Stored data:
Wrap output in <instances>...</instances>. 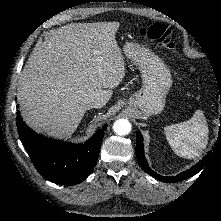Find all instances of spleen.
Returning a JSON list of instances; mask_svg holds the SVG:
<instances>
[{"instance_id": "obj_1", "label": "spleen", "mask_w": 221, "mask_h": 221, "mask_svg": "<svg viewBox=\"0 0 221 221\" xmlns=\"http://www.w3.org/2000/svg\"><path fill=\"white\" fill-rule=\"evenodd\" d=\"M166 138L174 152L188 159L198 157L208 142V125L201 110L185 122L166 126Z\"/></svg>"}]
</instances>
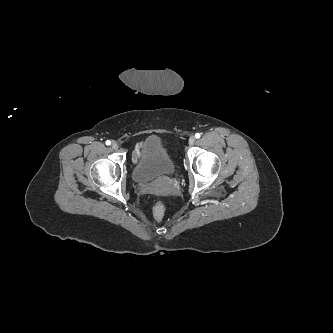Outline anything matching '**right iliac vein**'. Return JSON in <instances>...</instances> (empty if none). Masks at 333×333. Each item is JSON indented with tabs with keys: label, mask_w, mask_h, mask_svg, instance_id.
Segmentation results:
<instances>
[{
	"label": "right iliac vein",
	"mask_w": 333,
	"mask_h": 333,
	"mask_svg": "<svg viewBox=\"0 0 333 333\" xmlns=\"http://www.w3.org/2000/svg\"><path fill=\"white\" fill-rule=\"evenodd\" d=\"M111 147L112 149L116 150L118 149V144L116 142H112Z\"/></svg>",
	"instance_id": "obj_1"
}]
</instances>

Task:
Write out, with no pictures, only the lines from the line containing "Outline anything matching" through the last line of the listing above, exactly and with both ends included.

Result of the exercise:
Outline anything matching '**right iliac vein**'. Return JSON in <instances>...</instances> (empty if none). Masks at 333×333. Each item is JSON indented with tabs with keys: label, mask_w, mask_h, mask_svg, instance_id.
Segmentation results:
<instances>
[{
	"label": "right iliac vein",
	"mask_w": 333,
	"mask_h": 333,
	"mask_svg": "<svg viewBox=\"0 0 333 333\" xmlns=\"http://www.w3.org/2000/svg\"><path fill=\"white\" fill-rule=\"evenodd\" d=\"M111 147L112 149L116 150L118 149V144L116 142H112Z\"/></svg>",
	"instance_id": "obj_1"
}]
</instances>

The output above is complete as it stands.